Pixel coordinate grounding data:
== Segment start ==

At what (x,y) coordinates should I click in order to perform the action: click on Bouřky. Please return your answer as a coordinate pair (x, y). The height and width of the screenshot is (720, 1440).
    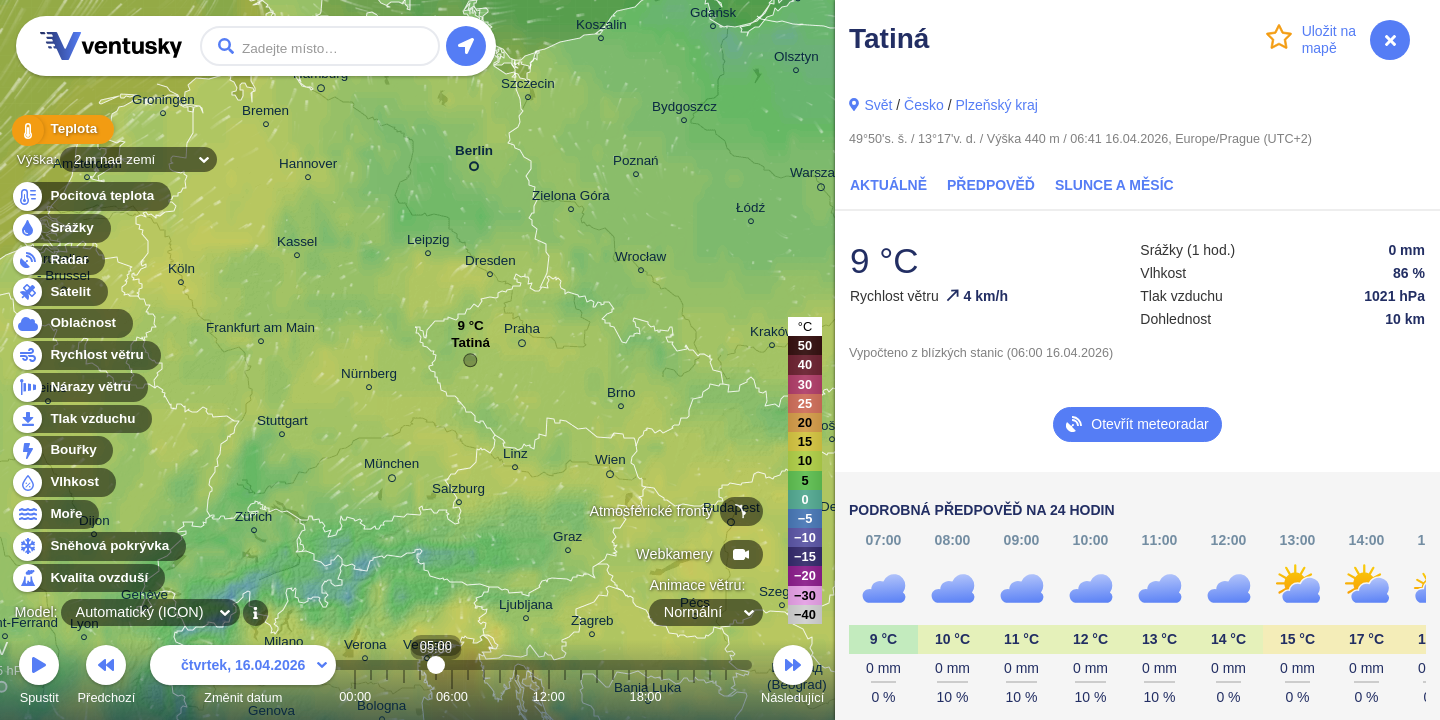
    Looking at the image, I should click on (62, 450).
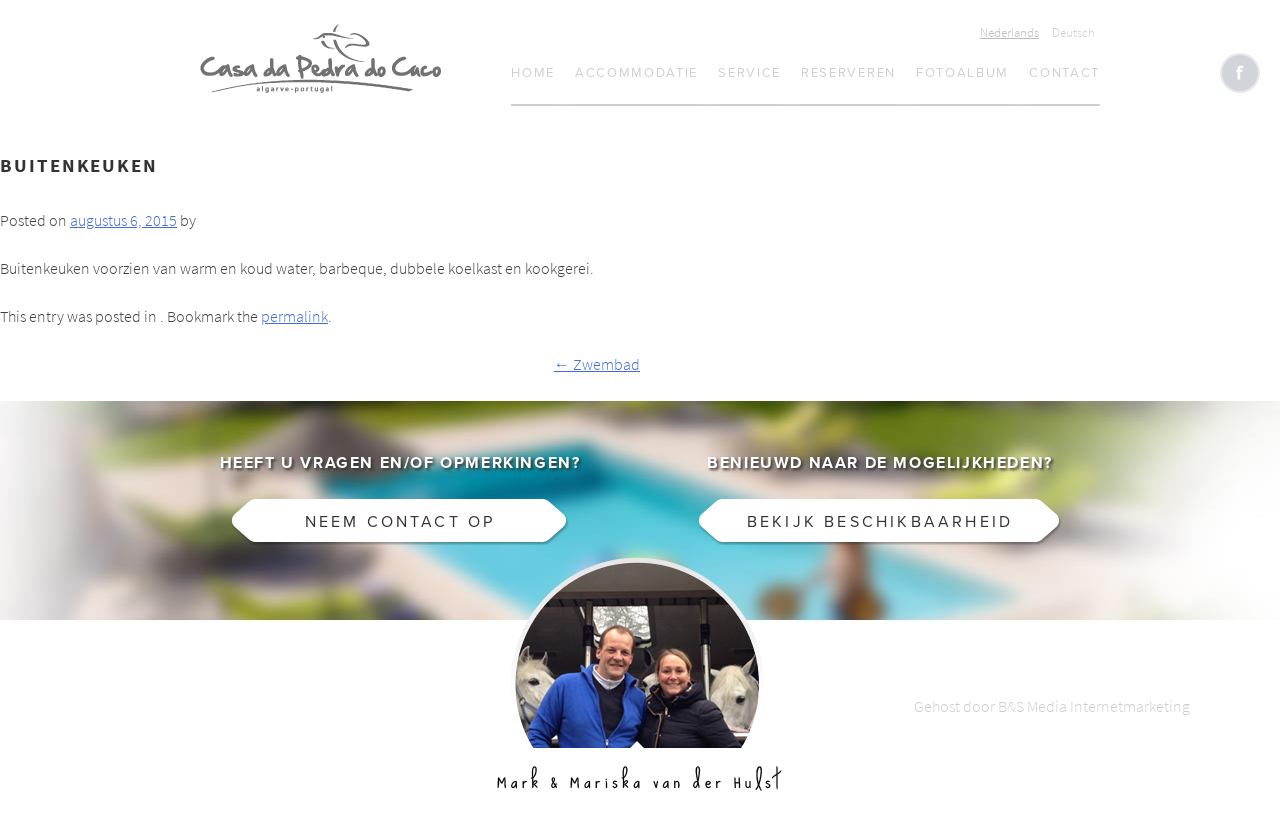 The height and width of the screenshot is (829, 1280). What do you see at coordinates (294, 316) in the screenshot?
I see `permalink` at bounding box center [294, 316].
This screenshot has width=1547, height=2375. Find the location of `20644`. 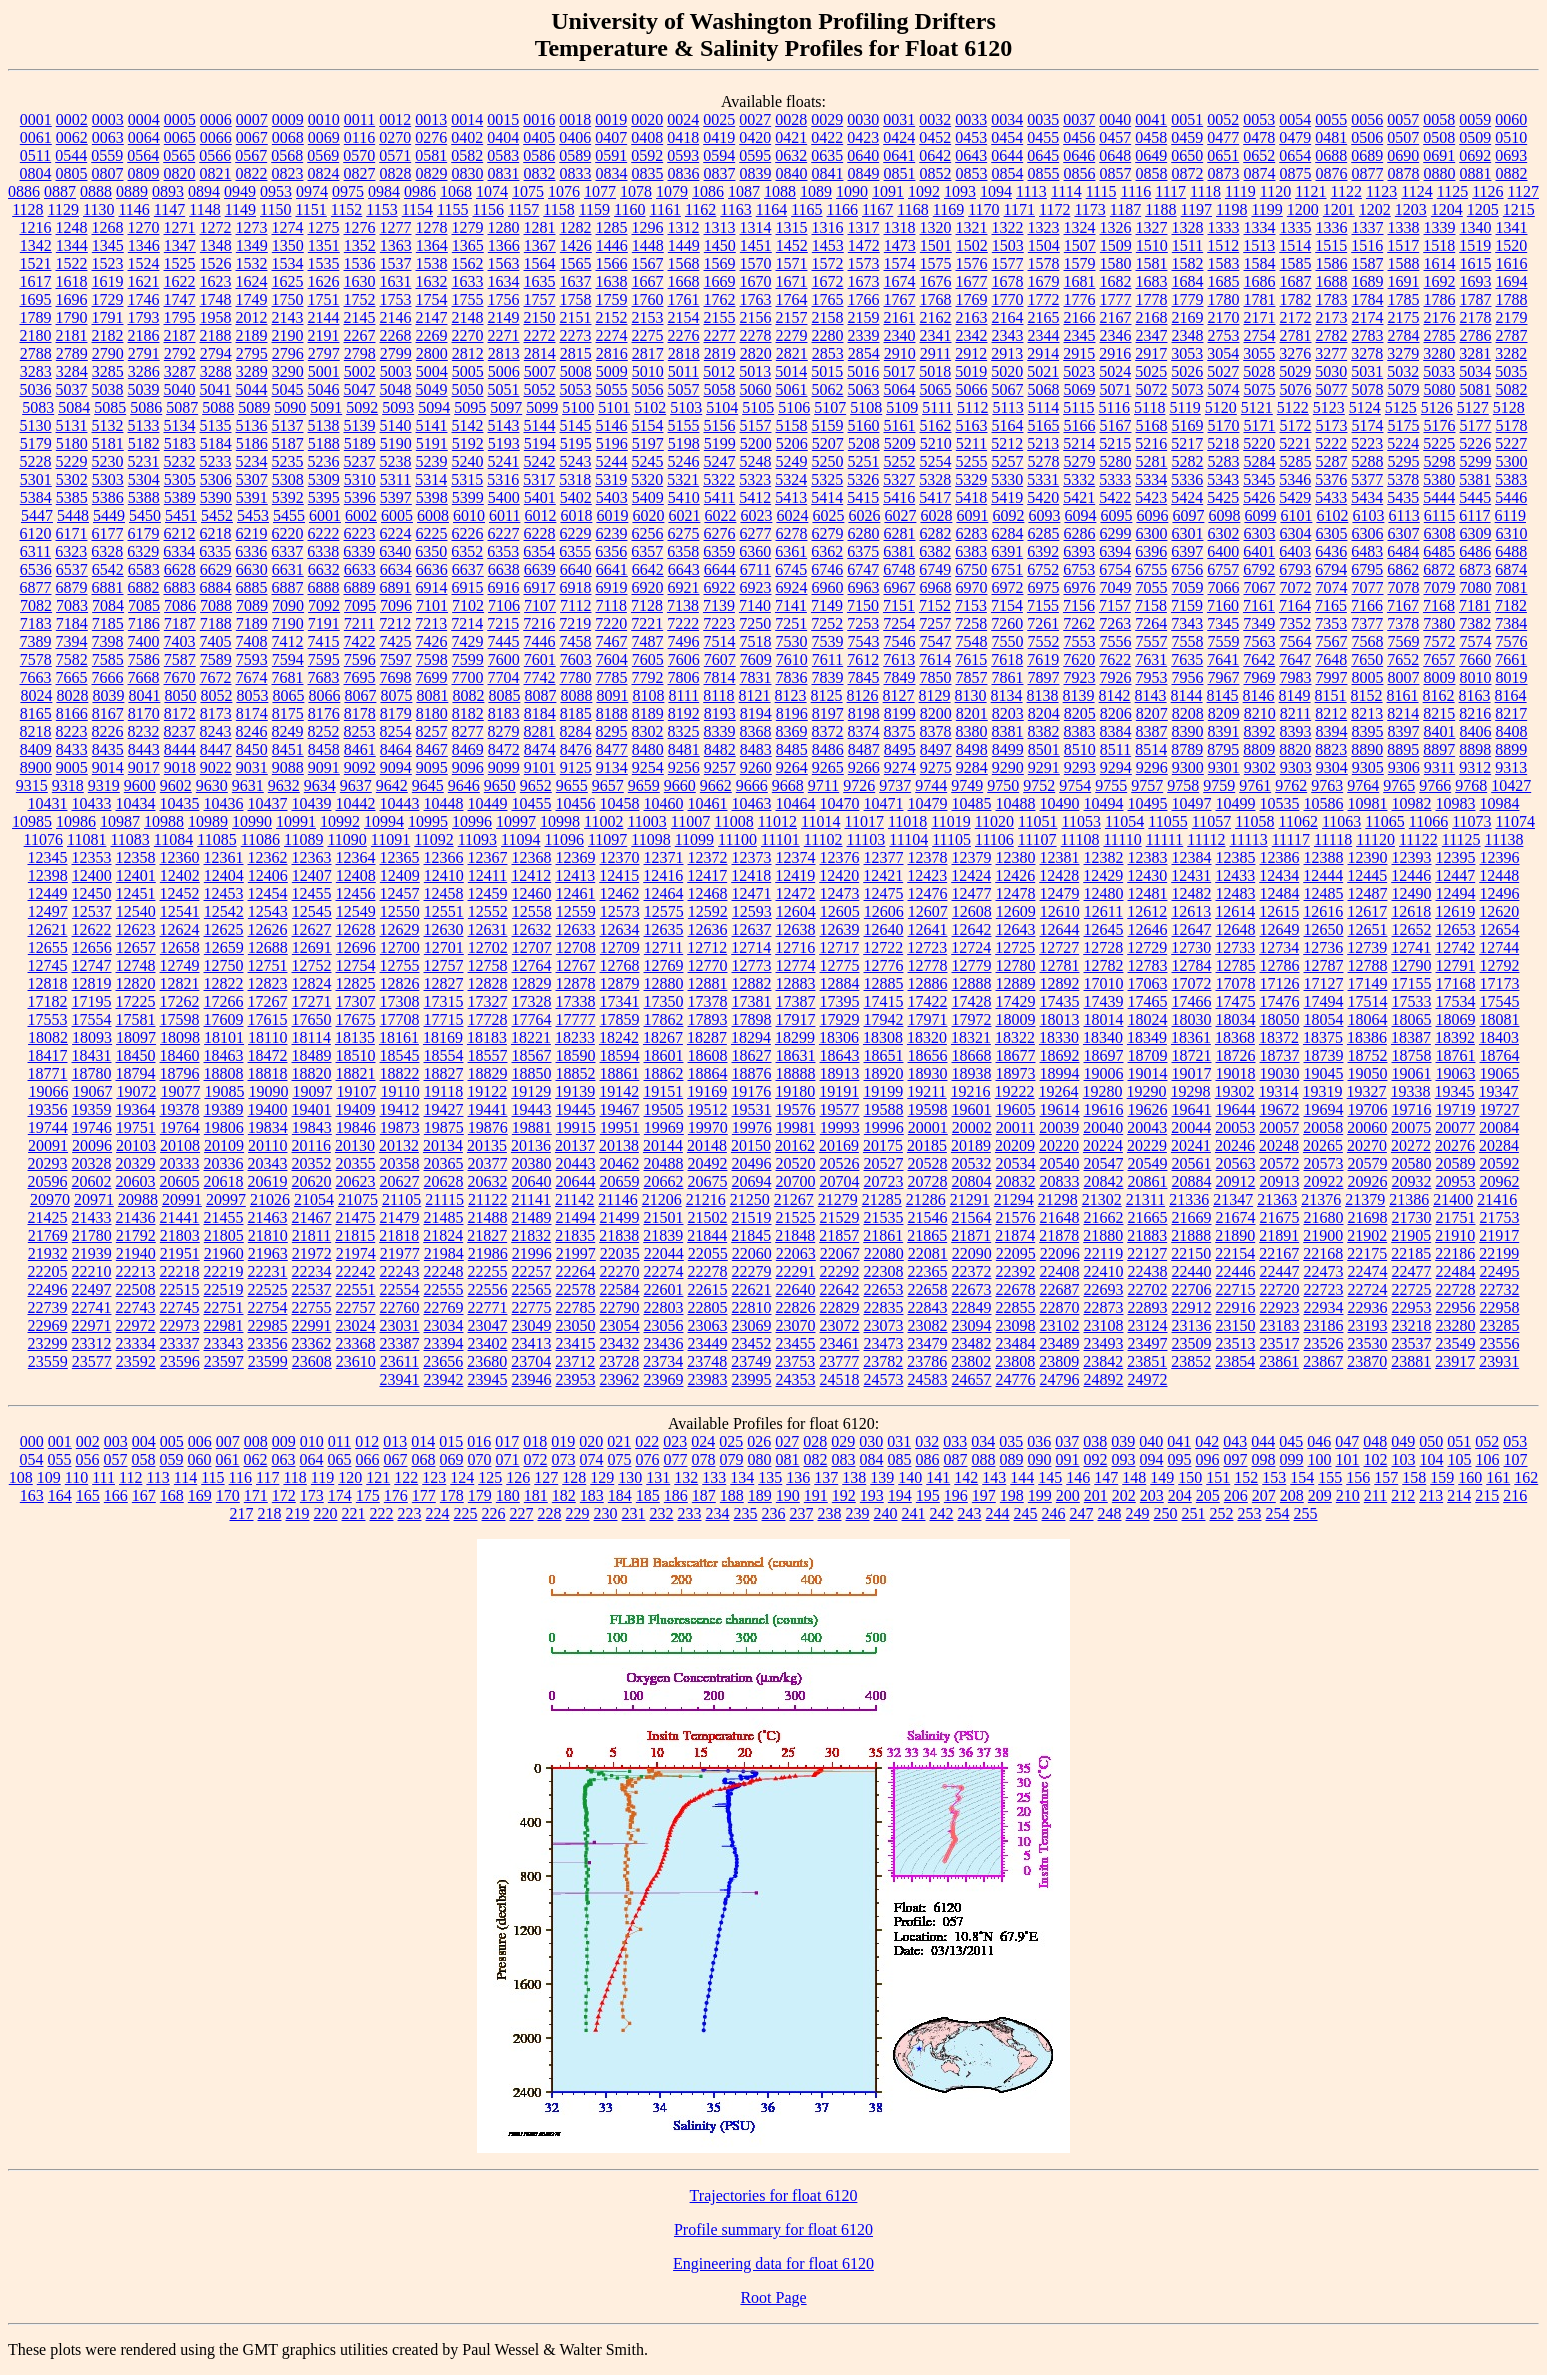

20644 is located at coordinates (576, 1181).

== Segment end ==

ASSIGNMENT: An exact copy of the entries, minus the pictures, is what to return.

EXERCISE SOLUTION:
At what (x,y) coordinates should I click in order to perform the action: click on Bouřky. Please return your answer as a coordinate pair (x, y). The height and width of the screenshot is (720, 1440).
    Looking at the image, I should click on (62, 450).
 The height and width of the screenshot is (829, 1280). What do you see at coordinates (294, 316) in the screenshot?
I see `permalink` at bounding box center [294, 316].
This screenshot has width=1547, height=2375. Find the location of `20644`. 

20644 is located at coordinates (576, 1181).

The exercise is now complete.